Bobby came with the baby, and I fell in love right away. I hugged him first, though, before I even looked at her. He was my brother, after all, and I loved him.
“I’m so sorry,” I said, crying yet again when I reached out and felt him move his big-brother arms around me. “I am just so sorry.”
“Yeah,” he said, “me too.” He looked dazed, as if he were an actor in his own life, just barely learning the lines.
“Let me see her,” I said through my tears, and I took Bobby’s daughter from her little car seat carrier and held her. “My Lord,” I whispered. “She’s gorgeous.”
“Yeah,” he said again. He started pacing up and down Ma’s little kitchen.
“Can I fix you something to eat?” I asked him. “Sit down.”
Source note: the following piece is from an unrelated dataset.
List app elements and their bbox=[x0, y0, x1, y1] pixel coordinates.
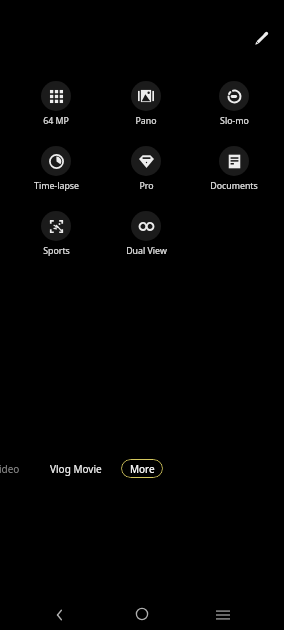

“No, no,” he protested, but he sat at the kitchen table as he said it, and I placed his baby into his arms.
“Grilled cheese okay?” I asked, looking into the refrigerator. He didn’t answer, but I made it anyway, served it to him, and poured him a glass of milk.
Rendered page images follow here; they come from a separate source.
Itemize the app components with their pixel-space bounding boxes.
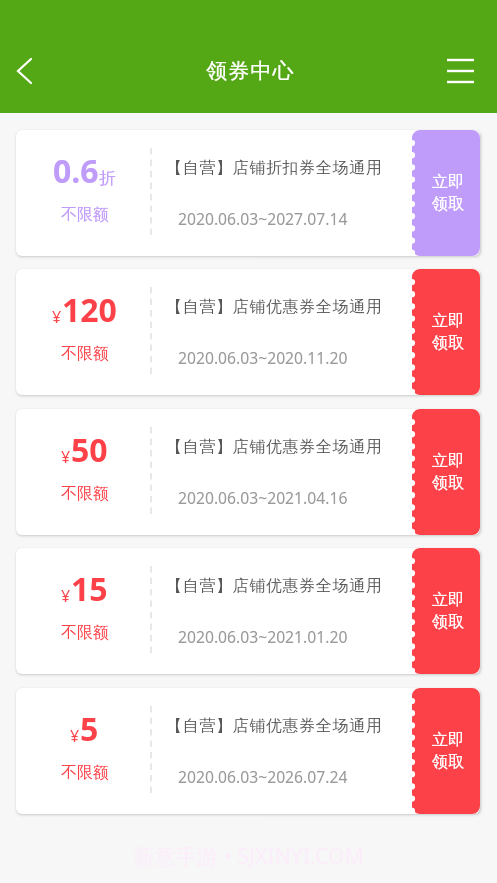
button[interactable]: 立即 — [412, 688, 480, 814]
staticText: 立即 — [432, 311, 464, 331]
button[interactable] — [16, 130, 480, 256]
staticText: 2020.06.03~2021.04.16 — [178, 487, 348, 508]
staticText: 立即 — [432, 590, 464, 610]
button[interactable]: Back — [2, 49, 46, 93]
staticText: 立即 — [432, 730, 464, 750]
staticText: 【自营】店铺优惠券全场通用 — [166, 437, 383, 457]
staticText: 新意手游 • SJXINYI.COM — [133, 842, 364, 871]
button[interactable]: 立即 — [412, 409, 480, 535]
staticText: ¥ — [61, 446, 71, 468]
staticText: 不限额 — [61, 763, 109, 783]
button[interactable] — [16, 548, 480, 674]
staticText: ¥ — [61, 585, 71, 607]
button[interactable] — [16, 269, 480, 395]
staticText: 【自营】店铺优惠券全场通用 — [166, 576, 383, 596]
staticText: 0.6 — [53, 149, 99, 193]
staticText: ¥ — [70, 725, 80, 747]
staticText: 折 — [99, 168, 116, 189]
staticText: 2020.06.03~2021.01.20 — [178, 626, 348, 647]
staticText: ¥ — [52, 306, 62, 328]
staticText: 领券中心 — [206, 58, 295, 84]
staticText: 立即 — [432, 451, 464, 471]
staticText: 立即 — [432, 172, 464, 192]
staticText: 【自营】店铺优惠券全场通用 — [166, 297, 383, 317]
staticText: 2020.06.03~2020.11.20 — [178, 347, 348, 368]
staticText: 不限额 — [61, 484, 109, 504]
staticText: 50 — [71, 428, 108, 472]
staticText: 2020.06.03~2026.07.24 — [178, 766, 348, 787]
staticText: 【自营】店铺优惠券全场通用 — [166, 716, 383, 736]
button[interactable] — [16, 688, 480, 814]
staticText: 领取 — [432, 612, 464, 632]
staticText: 120 — [62, 288, 117, 332]
button[interactable]: 立即 — [412, 269, 480, 395]
button[interactable] — [16, 409, 480, 535]
staticText: 不限额 — [61, 344, 109, 364]
staticText: 【自营】店铺折扣券全场通用 — [166, 158, 383, 178]
staticText: 领取 — [432, 752, 464, 772]
staticText: 不限额 — [61, 205, 109, 225]
staticText: 15 — [71, 567, 108, 611]
staticText: 领取 — [432, 333, 464, 353]
staticText: 不限额 — [61, 623, 109, 643]
button[interactable]: 立即 — [412, 130, 480, 256]
staticText: 领取 — [432, 194, 464, 214]
button[interactable]: Menu — [438, 49, 482, 93]
staticText: 2020.06.03~2027.07.14 — [178, 208, 348, 229]
button[interactable]: 立即 — [412, 548, 480, 674]
staticText: 5 — [80, 707, 99, 751]
staticText: 领取 — [432, 473, 464, 493]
“Sorry there’s no chips to go with it,” I said, shrugging. “I’m losing my mind lately. I go into the grocery store and stand there scratching my head. ‘Why am I here?’ I say as I look around. ‘What did I come here to get?’ And then I end up getting things I already have or don’t need or don’t even like.”
He smiled. He must have seen I was trying to make him laugh, like I’d always done. He was kind to smile. He probably felt like telling me to shut my mouth and give him some peace and quiet.
“When I was at the store the other day, I bought a pint of strawberries, and I don’t even like them. Never have. Those little raised bumps on them are creepy—look and feel like a nasty skin disease.”
He didn’t smile this time, just gave me the baby, picked up his sandwich, and started eating. I figured I’d keep quiet and let him eat. I had no idea what on earth to say that would make him feel better.
“Got to go out and do an errand,” he said when he had finished his sandwich.
“Drink the rest of your milk.” I motioned to the half-full glass. “Good for your bones.”
He smiled then, a real smile, and shook his head. He left quietly. I didn’t even hear the door shut because his baby girl was cooing in my arms.
When he came home a few hours later, he went right back to his old bedroom.
“What’s the baby’s name?” I called to him from outside his closed door.
“Doesn’t have one,” he said.
“Doesn’t have one?” I asked, shocked that this child in my arms didn’t even have a name to call her own. “Do you have a name in mind?”
“Nope,” he replied.
“What about Sandra, or Mary, after Ma?”
“No,” he said, and I could tell he was in there crying. It was all I could do to stay at that door without running away and crying myself.
“Okay,” I said. “What about Hope?” I didn’t know why that name popped into my head. It just struck me as a pretty name, a promise that we could put our troubles behind us and find some bit of happiness in this world.